Le ralliement des lycéennes au mouvement de contestation en Iran et leur courage dans la défiance d’un régime ultraconservateur ayant fait régner la terreur pendant quarante-trois ans ont pris de court les autorités du pays. Et surpris le monde par sa rareté et sa puissance.

Dans un article sur ces adolescentes désormais leadeuses du mouvement de contestation, The Guardian relate la peur, les hésitations et le courage d’une nouvelle génération déterminée à en découdre avec un pouvoir qui les a privées de toute liberté, et qui fait taire et assassiner les voix dissidentes.

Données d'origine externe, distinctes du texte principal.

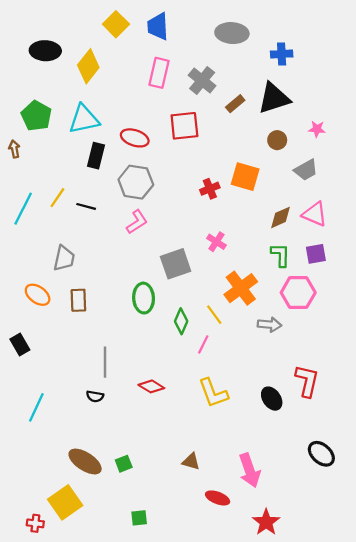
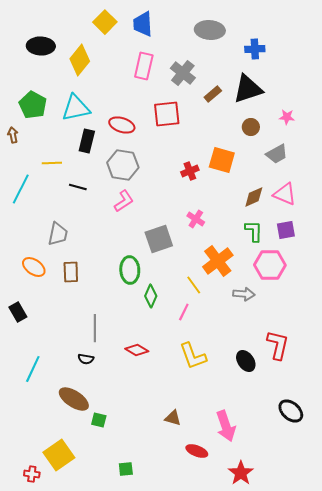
yellow line: (57, 198) -> (52, 163), moved, turned 54
green diamond: (181, 321) -> (151, 296), moved
brown ellipse: (85, 461) -> (74, 399), moved
green square: (124, 464) -> (99, 420), moved, turned 35

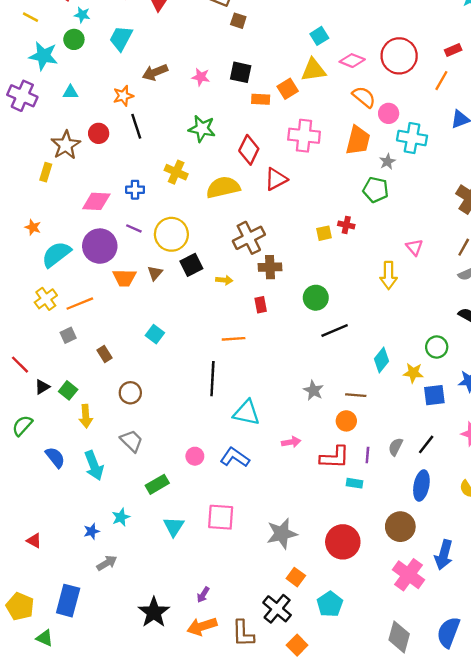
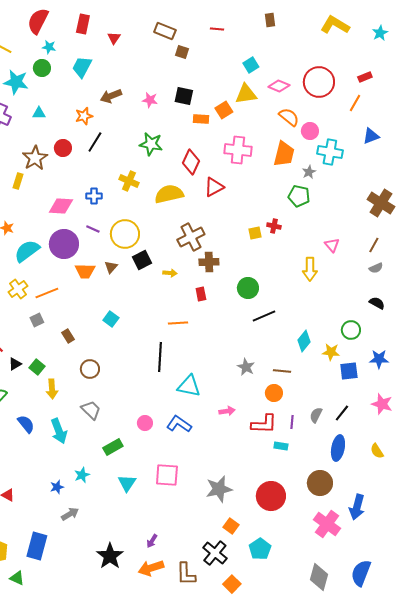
black line: (136, 126) -> (95, 142), turned 50

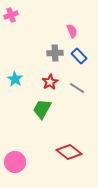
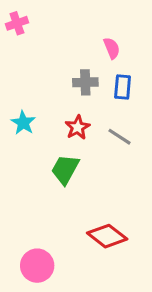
blue rectangle: (79, 56) -> (123, 87), turned 49
pink circle: (15, 162) -> (37, 266), moved

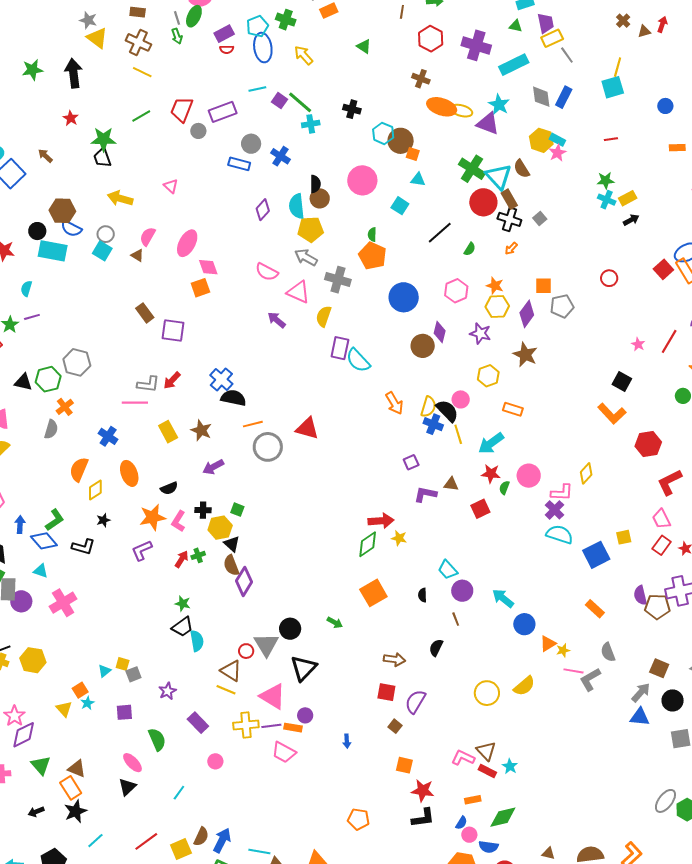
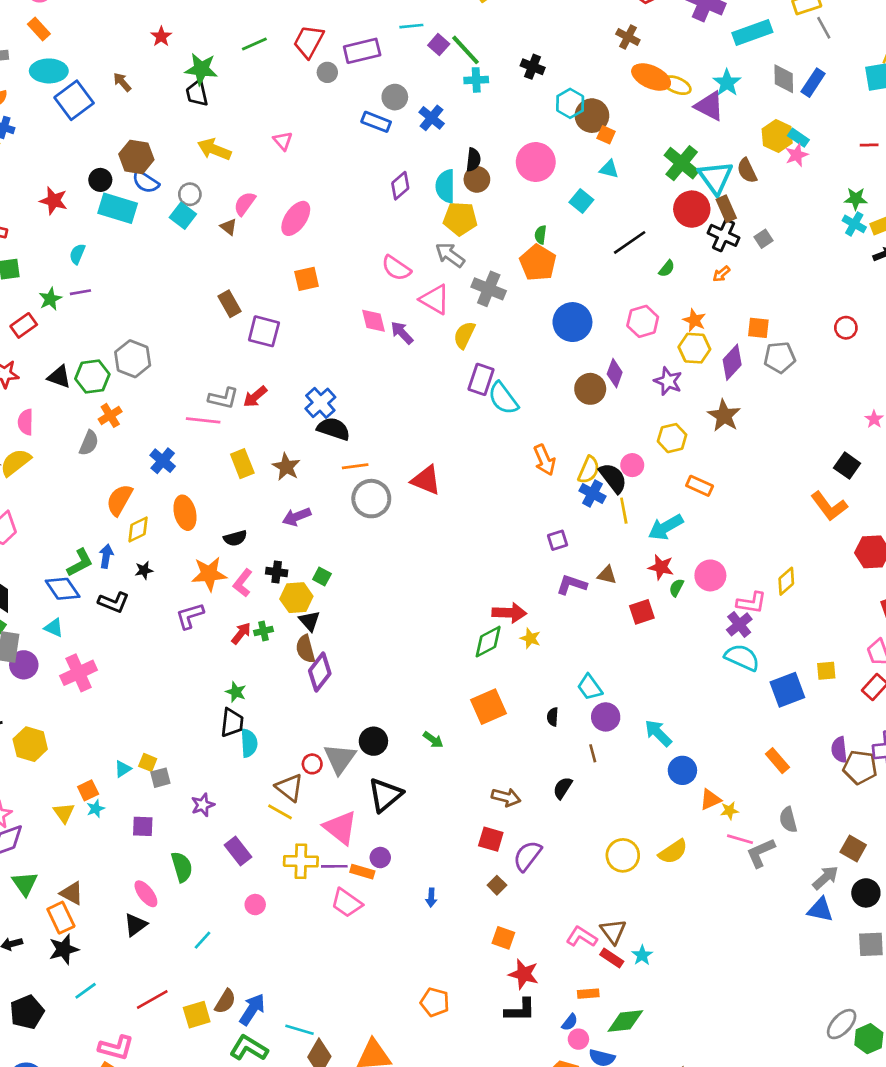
pink diamond: (208, 267) -> (374, 321), moved
blue arrow: (20, 525) -> (106, 556), moved
black trapezoid: (182, 627) -> (232, 723), turned -55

Dans une vidéo diffusée sur les réseaux sociaux et relayée par la BBC, on voit ainsi des écolières tête nue crier “liberté, liberté, liberté” dans la ville de Sanandadj, dans le nord-ouest du pays, alors qu’un homme crie “mort au dictateur”.

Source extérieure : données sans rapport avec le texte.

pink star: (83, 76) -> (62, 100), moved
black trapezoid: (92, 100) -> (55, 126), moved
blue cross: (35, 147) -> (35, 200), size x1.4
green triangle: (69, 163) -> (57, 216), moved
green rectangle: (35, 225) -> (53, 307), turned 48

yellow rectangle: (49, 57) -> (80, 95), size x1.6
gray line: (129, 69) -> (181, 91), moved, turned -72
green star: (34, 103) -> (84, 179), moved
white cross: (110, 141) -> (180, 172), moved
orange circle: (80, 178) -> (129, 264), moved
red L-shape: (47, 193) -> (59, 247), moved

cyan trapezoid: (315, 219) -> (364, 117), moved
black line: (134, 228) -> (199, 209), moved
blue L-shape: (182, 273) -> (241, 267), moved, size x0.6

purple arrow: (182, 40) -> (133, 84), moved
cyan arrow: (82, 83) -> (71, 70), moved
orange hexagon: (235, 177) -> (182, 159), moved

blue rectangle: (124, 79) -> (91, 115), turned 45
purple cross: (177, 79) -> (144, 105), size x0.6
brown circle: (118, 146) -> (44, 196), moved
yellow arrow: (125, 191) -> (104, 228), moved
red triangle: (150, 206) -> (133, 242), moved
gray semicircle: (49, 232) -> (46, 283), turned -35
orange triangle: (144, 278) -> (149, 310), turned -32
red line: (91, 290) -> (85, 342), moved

Le Guardian explique comment la mort de Nika Shakarami, une écolière de 16 ans qui aurait été torturée et tuée par les autorités – a constitué un “tournant” pour ces adolescentes qui manifestent sans répit depuis une semaine.

Le lendemain de l’annonce de sa mort, Elnaz, une lycéenne 16 ans proche de Nika, est arrivée à l’école pour trouver un petit groupe d’amies réunies dans la cour, tête nue et criant : “Mort au dictateur” :

“J’étais en larmes quand je les ai vues. […] J’avais l’impression de trahir la mémoire de Nika en ne faisant pas plus pour exprimer ma colère. Alors j’ai ôté mon foulard et je les ai rejointes.”

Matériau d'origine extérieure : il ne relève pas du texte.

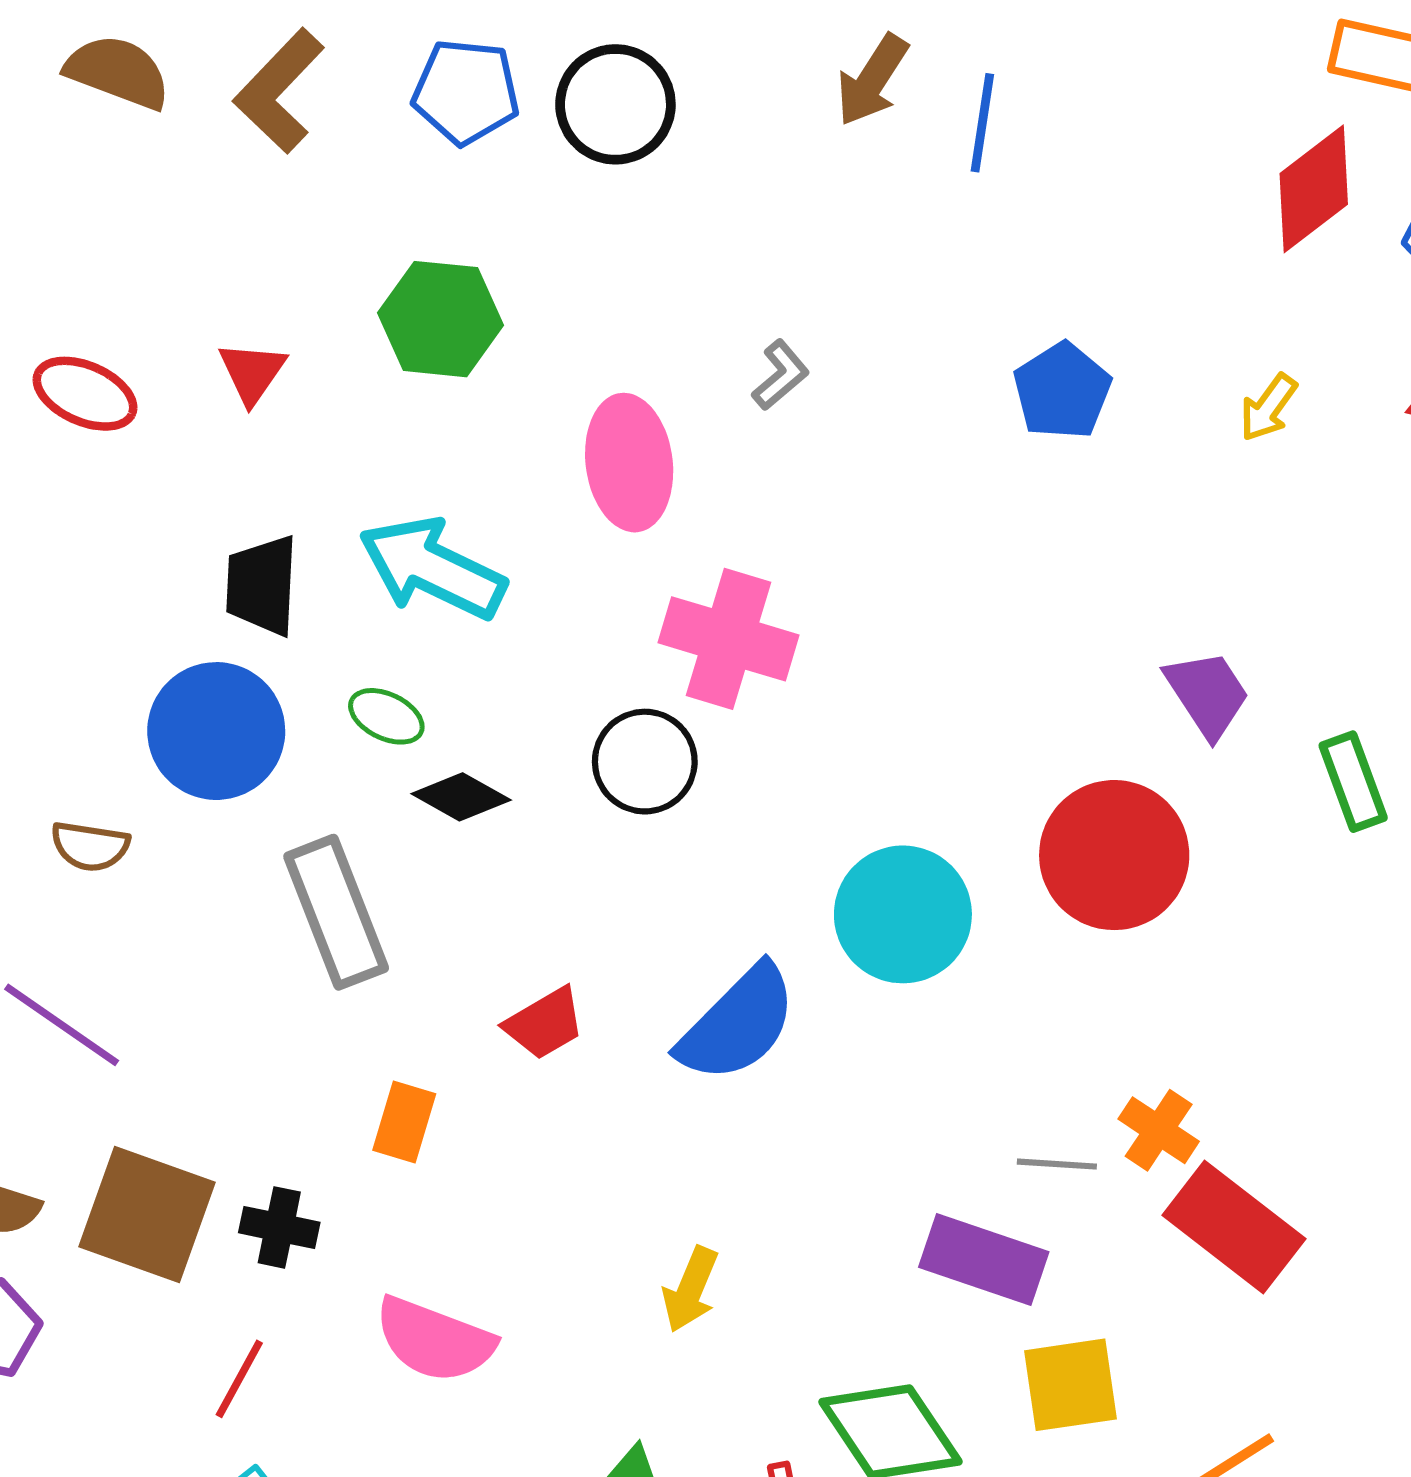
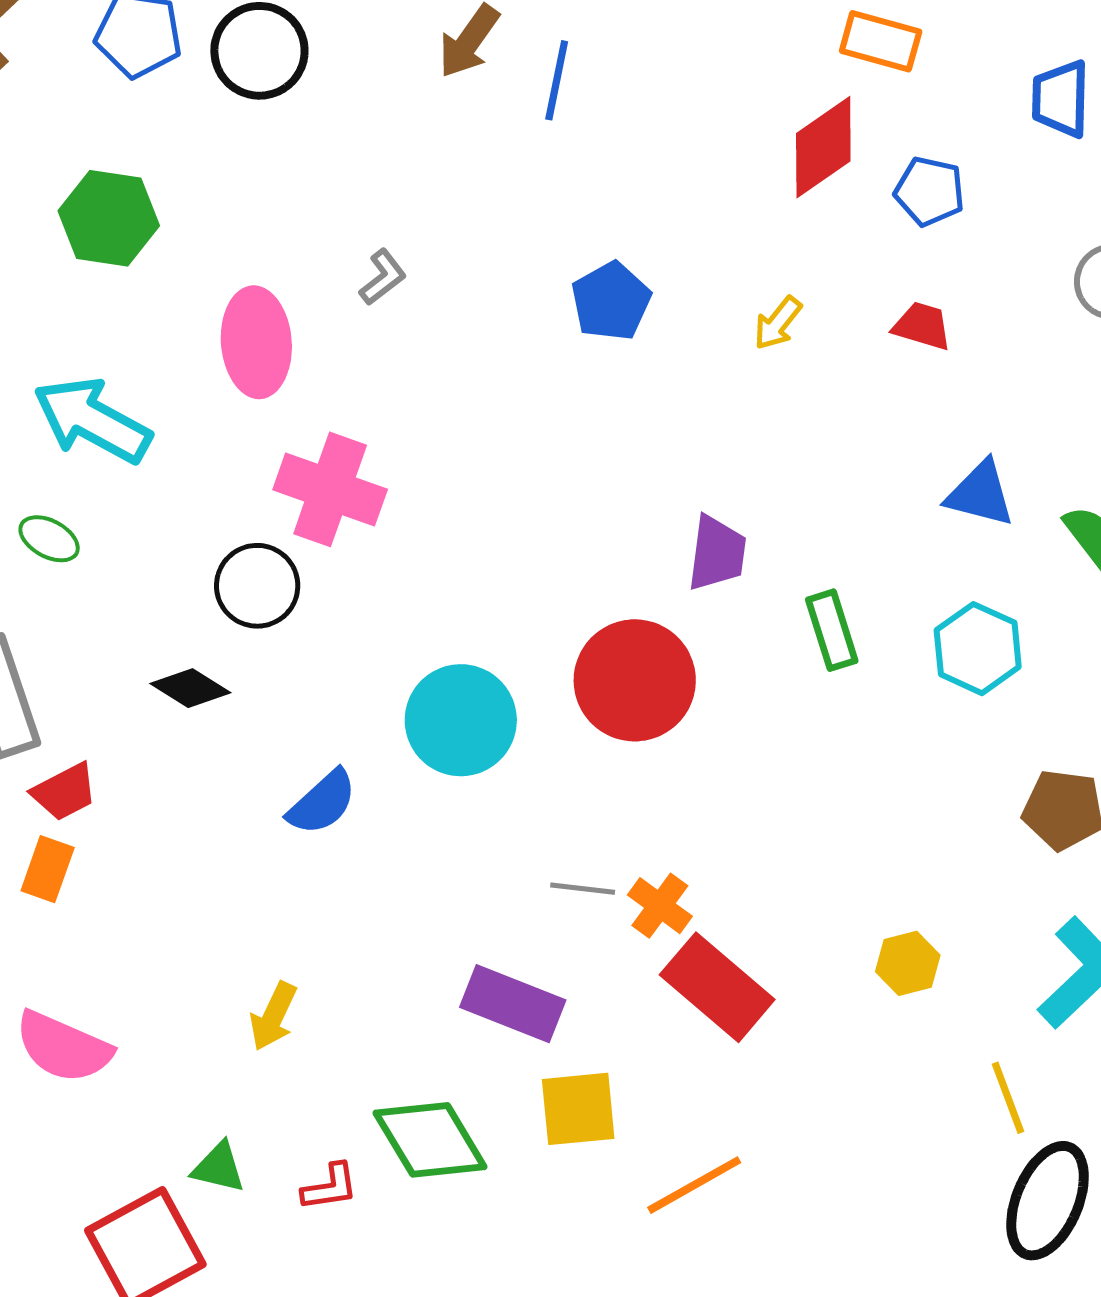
purple trapezoid: (1207, 694) -> (717, 553), turned 38
black diamond: (461, 797) -> (190, 688), moved
red trapezoid: (545, 1023) -> (65, 792), moved
blue semicircle: (738, 1024) -> (322, 802), size x0.7
gray line: (1057, 1164) -> (583, 889), moved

Depuis, Elnaz participe à tous les rassemblements, sit-in et manifestations :

“Nous voulons que les religieux foutent le camp. Nos mères n’avaient pas Internet pour dire au monde ce qu’elles ont subi, mais nous si. Je suis ici pour Nika et pour toutes les autres sœurs iraniennes qui ont perdu la vie.”

“Je n’ai pas peur”

La mort d’une autre adolescente, Sarina Esmailzadeh, âgée de 16 ans – qui aurait également été tuée par les autorités – a d’autant plus exacerbé la colère des lycéennes et galvanisé leur mouvement, explique The Guardian.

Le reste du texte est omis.